In other works, variables that constrain were less fixed.

A thick black ribbon that hung from the roof in Helen Grogan’s INSIDE SMALL DANCE (choreography for this exterior/interior space), 2014, was a stand-in for the body that was subtly manipulated by the air-conditioned airflow of the building. In Sriwhana Spong’s video The Fourth Notebook, 2015, a dancer’s body interpreted the words of Russian dancer Vaslav Nijinsky whose 1919 diary charted what is believed to be a descent into schizophrenia.

John Cage, Fontana Mix (Orange/Tan), 1981, screen print on Arches paper, with three celluloid (mylar) templates printed in black ink.
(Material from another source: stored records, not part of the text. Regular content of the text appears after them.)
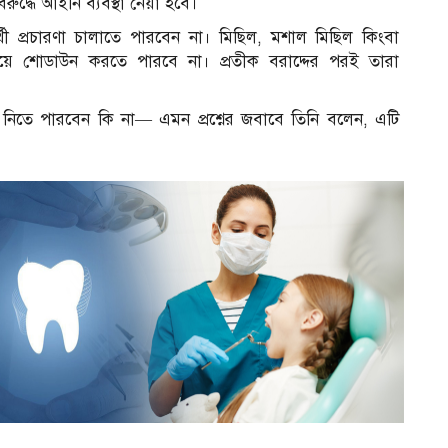
দ্ধে আইনি ব্যবস্থা নেয়া হবে।
র্থী প্রচারণা চালাতে পারবেন না। মিছিল, মশাল মিছিল কিংবা
ে শোডাউন করতে পারবে না। প্রতীক বরাদ্দের পরই তারা
 নিতে পারবেন কি না— এমন প্রশ্নের জবাবে তিনি বলেন, এটি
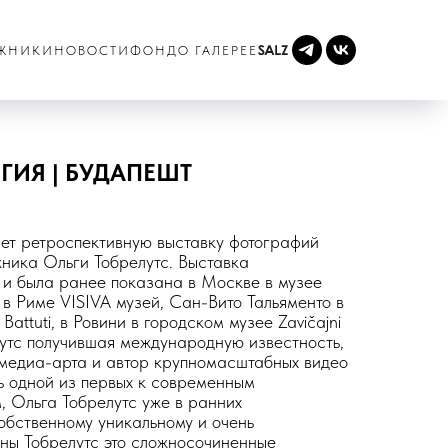
ЖНИКИ
НОВОСТИ
ФОНД
О ГАЛЕРЕЕ
ИЯ | БУДАПЕШТ
ляет ретроспективную выставку фотографий
ника Ольги Тобрелутс. Выставка
 и была ранее показана в Москве в музее
в Риме VISIVA музей, Сан-Вито Тальяменто в
Battuti, в Ровини в городском музее Zavičajni
лутс получившая международную известность,
 медиа-арта и автор крупномасштабных видео
 одной из первых к современным
, Ольга Тобрелутс уже в ранних
обственному уникальному и очень
ны Тобрелутс это сложносочиненные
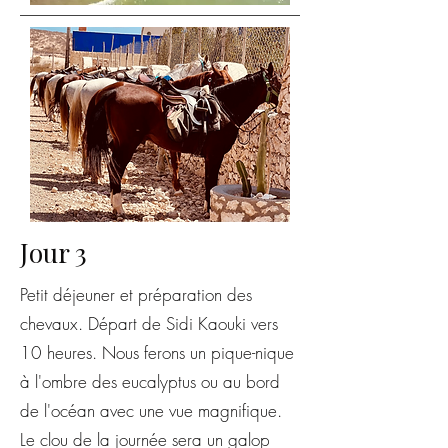
Jour 3
Petit déjeuner et préparation des
chevaux. Départ de Sidi Kaouki vers
10 heures. Nous ferons un pique-nique
à l'ombre des eucalyptus ou au bord
de l'océan avec une vue magnifique.
Le clou de la journée sera un galop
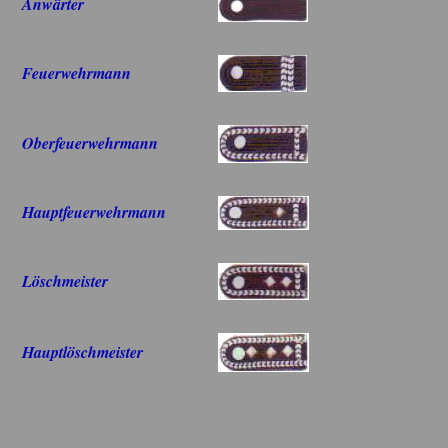
Anwärter
Feuerwehrmann
Oberfeuerwehrmann
Hauptfeuerwehrmann
Löschmeister
Hauptlöschmeister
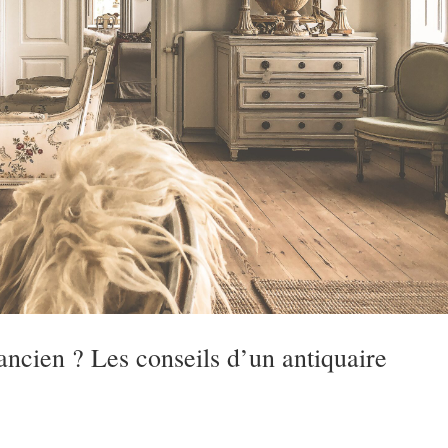
cien ? Les conseils d’un antiquaire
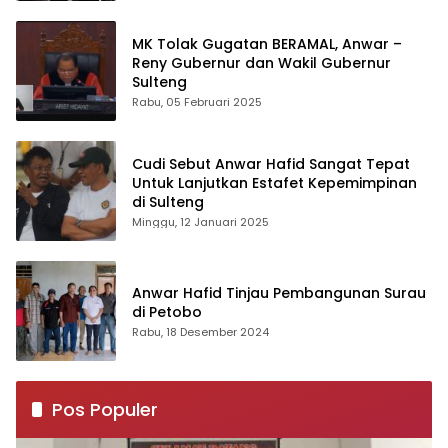
MK Tolak Gugatan BERAMAL, Anwar –
Reny Gubernur dan Wakil Gubernur
Sulteng
Rabu, 05 Februari 2025
Cudi Sebut Anwar Hafid Sangat Tepat
Untuk Lanjutkan Estafet Kepemimpinan
di Sulteng
Minggu, 12 Januari 2025
Anwar Hafid Tinjau Pembangunan Surau
di Petobo
Rabu, 18 Desember 2024
Pos Populer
Courtesy of the artist and Carl Solway Gallery, Cincinnati.

This exhibition was at times dense. Complicated frameworks needed to be grasped to understand particular works. However, effort was rewarded. Historical and contemporary works, seen through the lens of the score, revealed the capacity of artists to make new cadence and meanings.

The Score, curated by Jacqueline Doughty, was held at the Ian Potter Museum of Art from 1 August to 5 November.